El libro tiene encuentros y desencuentros. Nuevamente oímos la gastada frase de
Obregón: "La pintura es el arte del silencio". Parecería que la pintura, como
el pensamiento, tiene sólo algunos momentos lúcidos y después se repite. La frase, por
su uso, ha entrado en la completa sordina. Todo cae en un vacío inconmensurable, ya no
hay presente, todo es la evocación de un pasado pretérito.

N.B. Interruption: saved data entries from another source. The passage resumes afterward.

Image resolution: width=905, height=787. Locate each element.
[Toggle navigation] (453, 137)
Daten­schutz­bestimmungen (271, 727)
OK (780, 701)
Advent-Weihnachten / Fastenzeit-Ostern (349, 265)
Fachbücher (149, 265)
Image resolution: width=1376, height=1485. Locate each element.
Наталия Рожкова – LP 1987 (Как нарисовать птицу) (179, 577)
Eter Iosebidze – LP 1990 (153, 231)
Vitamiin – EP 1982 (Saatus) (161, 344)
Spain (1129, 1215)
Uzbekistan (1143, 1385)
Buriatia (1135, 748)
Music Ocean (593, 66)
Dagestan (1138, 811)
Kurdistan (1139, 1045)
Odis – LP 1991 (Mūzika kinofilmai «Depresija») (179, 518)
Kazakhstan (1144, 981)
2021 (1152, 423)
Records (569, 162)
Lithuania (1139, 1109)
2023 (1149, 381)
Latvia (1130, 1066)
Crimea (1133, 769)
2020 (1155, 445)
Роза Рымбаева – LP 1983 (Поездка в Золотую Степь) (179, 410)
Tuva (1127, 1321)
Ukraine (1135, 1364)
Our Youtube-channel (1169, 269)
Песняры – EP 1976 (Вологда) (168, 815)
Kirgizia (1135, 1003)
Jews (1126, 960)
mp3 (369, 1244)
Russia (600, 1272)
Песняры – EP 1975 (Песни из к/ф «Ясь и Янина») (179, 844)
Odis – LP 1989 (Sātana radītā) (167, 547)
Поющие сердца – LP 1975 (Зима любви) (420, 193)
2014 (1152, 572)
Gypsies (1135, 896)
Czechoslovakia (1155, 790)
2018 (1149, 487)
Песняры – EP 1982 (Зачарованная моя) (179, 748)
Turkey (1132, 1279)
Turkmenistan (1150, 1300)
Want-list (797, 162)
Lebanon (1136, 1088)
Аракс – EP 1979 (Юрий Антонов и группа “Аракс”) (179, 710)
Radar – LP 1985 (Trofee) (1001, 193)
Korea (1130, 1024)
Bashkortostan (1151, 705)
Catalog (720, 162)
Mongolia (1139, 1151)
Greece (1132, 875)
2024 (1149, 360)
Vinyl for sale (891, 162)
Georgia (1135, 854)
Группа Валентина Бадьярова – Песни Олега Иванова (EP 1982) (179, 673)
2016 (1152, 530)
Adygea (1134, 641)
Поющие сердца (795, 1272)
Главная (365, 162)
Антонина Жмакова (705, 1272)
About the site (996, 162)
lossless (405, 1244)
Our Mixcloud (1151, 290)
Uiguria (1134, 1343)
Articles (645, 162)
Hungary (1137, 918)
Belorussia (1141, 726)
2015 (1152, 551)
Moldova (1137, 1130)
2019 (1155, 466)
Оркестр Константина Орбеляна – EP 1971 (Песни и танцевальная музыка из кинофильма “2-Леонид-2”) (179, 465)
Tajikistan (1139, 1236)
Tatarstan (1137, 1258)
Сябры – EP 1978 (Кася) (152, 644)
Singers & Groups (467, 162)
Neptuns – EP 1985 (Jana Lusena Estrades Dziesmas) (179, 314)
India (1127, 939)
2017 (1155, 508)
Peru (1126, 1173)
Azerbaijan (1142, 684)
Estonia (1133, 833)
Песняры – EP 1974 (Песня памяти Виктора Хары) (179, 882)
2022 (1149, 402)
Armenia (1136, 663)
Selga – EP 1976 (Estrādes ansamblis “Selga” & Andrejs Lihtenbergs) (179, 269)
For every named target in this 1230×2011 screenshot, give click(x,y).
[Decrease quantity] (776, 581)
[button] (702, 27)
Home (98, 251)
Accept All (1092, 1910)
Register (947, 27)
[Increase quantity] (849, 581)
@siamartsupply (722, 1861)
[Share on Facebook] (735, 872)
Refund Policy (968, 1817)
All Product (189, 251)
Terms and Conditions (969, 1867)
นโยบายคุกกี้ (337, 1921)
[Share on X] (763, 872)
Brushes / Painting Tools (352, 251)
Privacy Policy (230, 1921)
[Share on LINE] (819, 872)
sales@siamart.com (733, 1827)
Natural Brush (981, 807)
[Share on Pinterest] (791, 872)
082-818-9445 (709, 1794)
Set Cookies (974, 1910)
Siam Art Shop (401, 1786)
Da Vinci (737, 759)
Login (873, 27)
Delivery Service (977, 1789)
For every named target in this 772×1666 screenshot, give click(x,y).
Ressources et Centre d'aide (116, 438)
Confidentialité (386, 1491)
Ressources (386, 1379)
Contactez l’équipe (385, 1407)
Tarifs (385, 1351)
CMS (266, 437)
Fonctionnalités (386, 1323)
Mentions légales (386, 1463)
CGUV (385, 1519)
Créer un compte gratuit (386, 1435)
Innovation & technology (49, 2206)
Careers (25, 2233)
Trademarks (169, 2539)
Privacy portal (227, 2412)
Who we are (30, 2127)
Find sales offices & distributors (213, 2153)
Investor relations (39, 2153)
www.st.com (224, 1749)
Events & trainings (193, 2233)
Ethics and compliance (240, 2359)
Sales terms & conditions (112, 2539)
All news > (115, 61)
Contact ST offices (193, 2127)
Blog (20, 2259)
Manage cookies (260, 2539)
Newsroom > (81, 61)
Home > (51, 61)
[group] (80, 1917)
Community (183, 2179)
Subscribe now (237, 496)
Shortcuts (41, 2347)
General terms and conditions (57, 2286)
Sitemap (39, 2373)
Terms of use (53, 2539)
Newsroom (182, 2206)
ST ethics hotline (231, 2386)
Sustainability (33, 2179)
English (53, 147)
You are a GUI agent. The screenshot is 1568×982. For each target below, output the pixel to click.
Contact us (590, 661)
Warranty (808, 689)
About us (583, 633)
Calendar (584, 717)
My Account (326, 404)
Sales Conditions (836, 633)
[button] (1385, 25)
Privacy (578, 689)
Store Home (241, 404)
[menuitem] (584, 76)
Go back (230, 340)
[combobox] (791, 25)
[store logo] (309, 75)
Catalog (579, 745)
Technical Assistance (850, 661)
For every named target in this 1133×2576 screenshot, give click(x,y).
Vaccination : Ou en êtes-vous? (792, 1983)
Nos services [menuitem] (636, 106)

En el desarrollo de sus afirmaciones y excusas, Cobo encuentra otra frase aclaratoria
cuando afirma: "la cronología de un pintor no es nunca temporal: es siempre
temperamental". Así, son los ciclos los que marcan la historia personal, donde se
esconde el ser humano con sus aciertos y desaciertos, pero que en este caso no se quiere
enfrentar abiertamente. La crítica está velada por una actitud condescendiente. Debería
estar claro el cambio rotundo en la obra de Obregón durante el decenio del 70, cuando
abandona la pintura y se dedica a la ilustración en acrílicos brillantes. La figura
humana lo invade y lo atrapa; así las evocaciones míticas y mágicas de Colombia se convierten
en panfleto turístico para la promoción del país en el exterior.
Existe mucha resistencia en aceptar al Obregón decadente, y hay más de una
explicación para ello. Una puede ser el fenómeno vanguardista de los costeños. Marco
Palacios, en un ensayo titulado "La clase más ruidosa" 1,
analiza cómo en el siglo XIX dominó la cultura bogotana, que expresaba "de un modo
multifacético el aislamiento geográfico, cultural, comercial y político de Bogotá. El
tono menor de esta pasividad sería, por ejemplo, el sentimiento nostálgico de finales
del siglo XIX por el pasado colonial, por un Bogotá con el cachet de una verdadera
población española". Obregón está montado en el tren de la costeñización que
conduce García Márquez y a la que dio combustible López Michelsen con sus tácticas
electorales.
Como vemos en el libro, Obregón cumple entonces varios requisitos: tiene el abolengo
español, forma parte del Grupo de Barranquilla y es ahora integrante símbolo de la nueva
"clase más ruidosa". Todo este fondo sociológico también tiene que ver con el
propósito inicial del libro, el cual, por su moderado costo y el empeño de una empresa
del Estado, llegaría también a las clases populares. Por eso debía llevar párrafos
enteros describiendo los abolengos de Obregón y su distinguida procedencia. No fue el
estatus lo que hizo de él un buen pintor, y no por ello dejó de serlo.
Walter Engel y Marta Traba se refirieron a la obra de Obregón como un hecho y como una
muestra de expresionismo romántico. Se referían a la buena época de Obregón, cuando su
obra estaba llena de rigor. Cobo encuentra un nuevo denominador para su pintura
"reciente": figuración expresionista, y allí da una nueva visión de lo que es
su pintura y le recorta todos los elementos que lo hicieron ser grande: la magia, el
lirismo, la nostalgia, la visión evocativa. Todo, ahora, queda paralizado en un momento
pictórico, y reducido a la anécdota figurativa. El libro de Juan Gustavo Cobo sobre
Obregón es una lucha de contrarios. El quiere escribir para no decir, se subrayan ciertos
puntos para omitir los otros; y Obregón se desboca ante la modernidad en una experiencia
efímera. Ya sólo nos queda un libro más y la nostalgia.